Die Verarbeitung zu cBN-Werkzeugen undcBN-Schleifscheiben ist der von Diamant nahezu identisch.
Bornitrid ist das zweithärteste bekannte
Schleifmittel, das härteste ist Diamant. Gegenüber diesem bieten cBN
Werkzeuge wirtschaftliche Vorteile in der Bearbeitung (beim Schleifen) von
karbidbildenden Werkstoffen, Stahl insbesondere.
Es gibt hauptsächlich zwei Modifikationen von
Bornitrid: Das graphitähnliche hexagonale Bornitrid (hBN) welches als
Schmiermittel eingesetzt wird.
Das kubische Bornitrid (cBN), welches
in der Zinkblende-Struktur vorliegt, die von der Diamantstruktur abgeleitet
ist.
Beim Schleifen schwerzerspanbarer Stählen mit
großen Legierungsanteilen und Härten von 50 HRC (z.B. Chrom- und HSS-Stähle)

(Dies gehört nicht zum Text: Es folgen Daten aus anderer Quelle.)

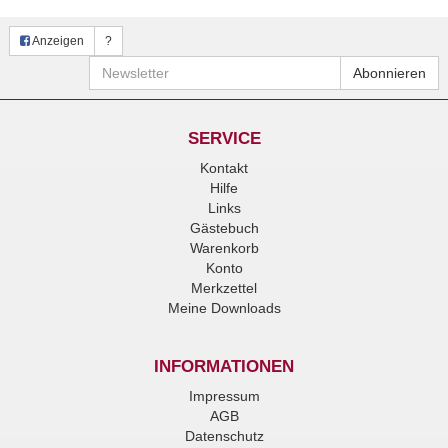
Anzeigen
?
Newsletter
Abonnieren
SERVICE
Kontakt
Hilfe
Links
Gästebuch
Warenkorb
Konto
Merkzettel
Meine Downloads
INFORMATIONEN
Impressum
AGB
Datenschutz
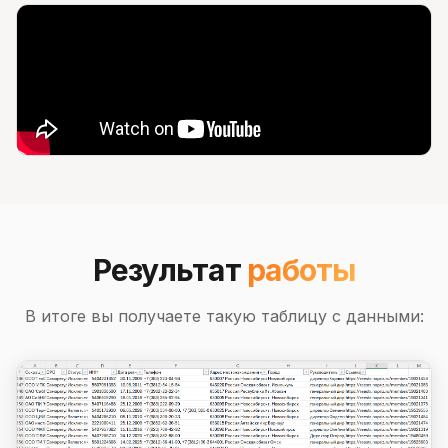
Результат
работы
В итоге вы получаете такую таблицу с данными:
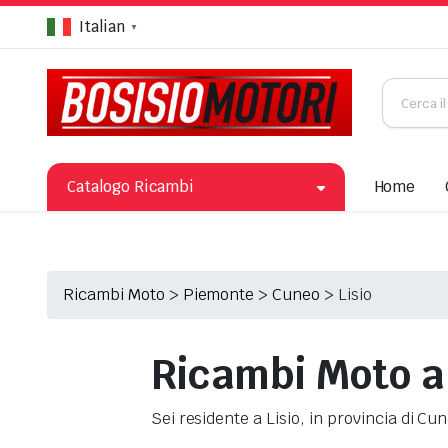
Italian
▼
Catalogo Ricambi
Home
Ricambi Moto
>
Piemonte
>
Cuneo
>
Lisio
Ricambi Moto a 
Sei residente a Lisio, in provincia di C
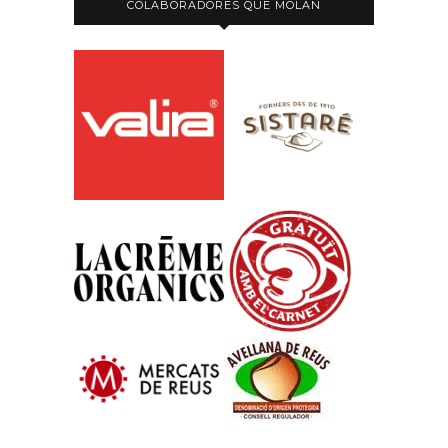
COLABORADORES QUE MOLAN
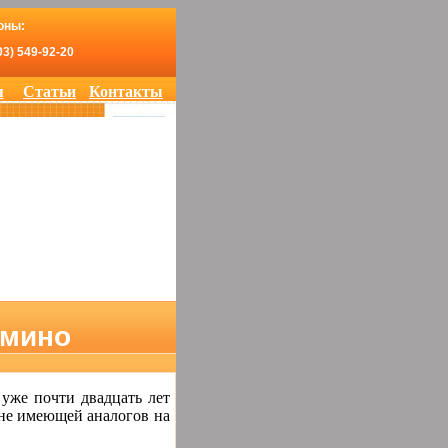
оны:
03) 549-92-20
я
Статьи
Контакты
омино
уже почти двадцать лет
не имеющей аналогов на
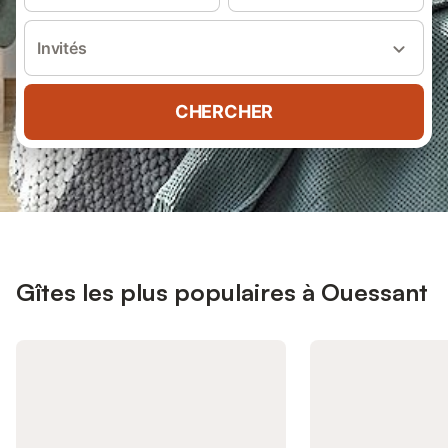
Invités
CHERCHER
Gîtes les plus populaires à Ouessant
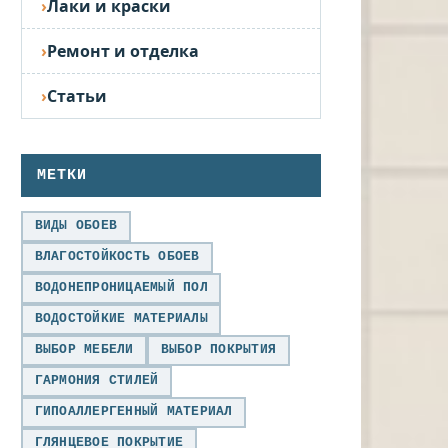
Лаки и краски
Ремонт и отделка
Статьи
МЕТКИ
ВИДЫ ОБОЕВ
ВЛАГОСТОЙКОСТЬ ОБОЕВ
ВОДОНЕПРОНИЦАЕМЫЙ ПОЛ
ВОДОСТОЙКИЕ МАТЕРИАЛЫ
ВЫБОР МЕБЕЛИ
ВЫБОР ПОКРЫТИЯ
ГАРМОНИЯ СТИЛЕЙ
ГИПОАЛЛЕРГЕННЫЙ МАТЕРИАЛ
ГЛЯНЦЕВОЕ ПОКРЫТИЕ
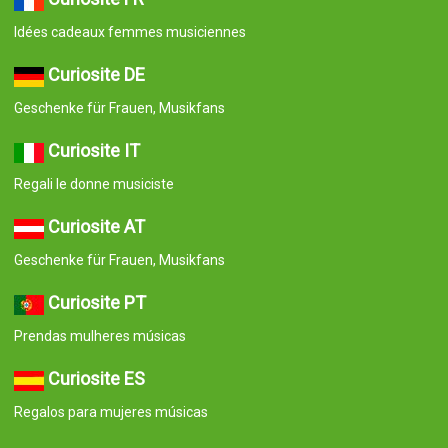
Idées cadeaux femmes musiciennes
Curiosite DE
Geschenke für Frauen, Musikfans
Curiosite IT
Regali le donne musiciste
Curiosite AT
Geschenke für Frauen, Musikfans
Curiosite PT
Prendas mulheres músicas
Curiosite ES
Regalos para mujeres músicas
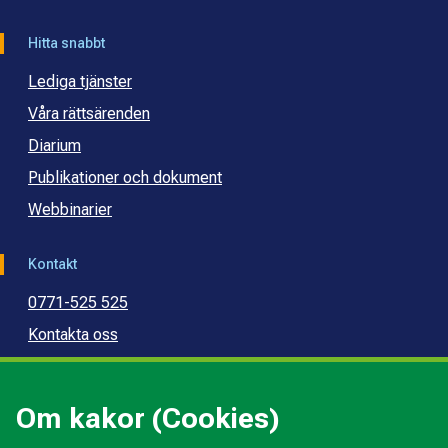
Hitta snabbt
Lediga tjänster
Våra rättsärenden
Diarium
Publikationer och dokument
Webbinarier
Kontakt
0771-525 525
Kontakta oss
Press
Kommunal konsumentvägledning
Om kakor (Cookies)
Kommunal budget- och skuldrådgivning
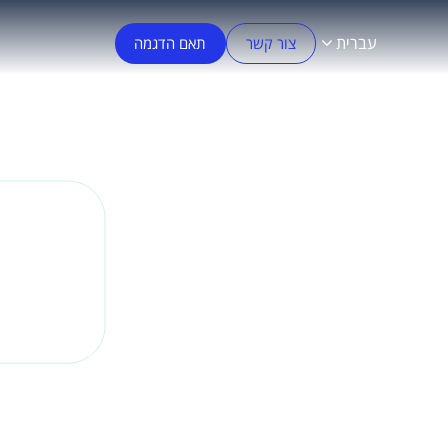
עברית
צור קשר
תאם הדגמה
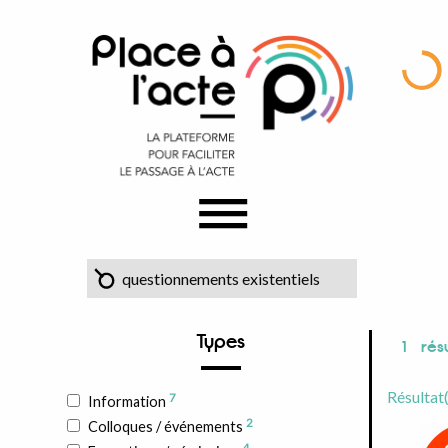
Types
1
résu
Résultat
7
Information
2
Colloques / événements
4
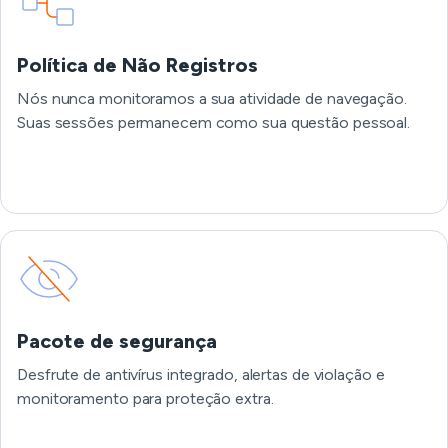
Política de Não Registros
Nós nunca monitoramos a sua atividade de navegação.
Suas sessões permanecem como sua questão pessoal.
Pacote de segurança
Desfrute de antivírus integrado, alertas de violação e
monitoramento para proteção extra.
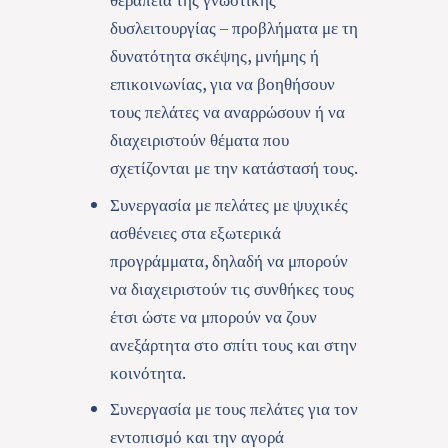
δυσλειτουργίας – προβλήματα με τη
δυνατότητα σκέψης, μνήμης ή
επικοινωνίας, για να βοηθήσουν
τους πελάτες να αναρρώσουν ή να
διαχειριστούν θέματα που
σχετίζονται με την κατάστασή τους.
Συνεργασία με πελάτες με ψυχικές
ασθένειες στα εξωτερικά
προγράμματα, δηλαδή να μπορούν
να διαχειριστούν τις συνθήκες τους
έτσι ώστε να μπορούν να ζουν
ανεξάρτητα στο σπίτι τους και στην
κοινότητα.
Συνεργασία με τους πελάτες για τον
εντοπισμό και την αγορά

bietet es gegenüber konventionellen Schleifmitteln Vorteile.
Form-und Maßgenauigkeiten können aufgrund des
wesentlich geringeren Verschleiß der cBN-Schleifscheiben leichter
eingehalten werden. Eine geringere Beeinflussing des Randzonengefüges stellt
sich besonders bei schwerbearbeitbaren Stählen ein, sodaß HSS-Werkzeuge, die
mit cBN-Schleifwerkzeugen geschliffen wurden, häufig eine längere
Standzeit auszuweisen ist, als mit konvetionell Schleifmitteln geschliffenen.
Konzentration
Die Konzentration einer cBN- Schleifscheibe
gibt den Volumenanteil des Schleifmittels im Belag ist. Der Basiswert bei cBN-Scheiben
und cBN-Stiften liegt bei V240, das bedeutet 24 Volumenprozent oder 4,18 Karat/cm³.
Korngrößen
Auch die Korngrößen für cBN sind von der FEPA
im Bereich zwischen B46 und B1181 genormt. Unterhalb von B46 gibt es keine
einheitliche Regelung, es sind jedoch kleinere Korngrößen verfügbar und auch
gebräuchlich. Die häufigste Verwendung finden Korngrößen im Bereich von B46 bis
B181.
Allgemein bedeutet eine keiner Körnungsgröße höhere
Oberflächengüten. Beim Einsatz feinkörnigerer CBNWerkzeuge ergeben sich
jedoch auch höhere Gesamtbearbeitungskräfte. Demzufolge kann es zu höheren
Prozesstemperaturen und geringeren Standzeiten kommen. Zusätzlich lassen sich
mit groben Körnungen höhere Zeitspanvolumen erzielen. Deshalb ist die Wahl der
Korngröße von entscheidender Bedeutung.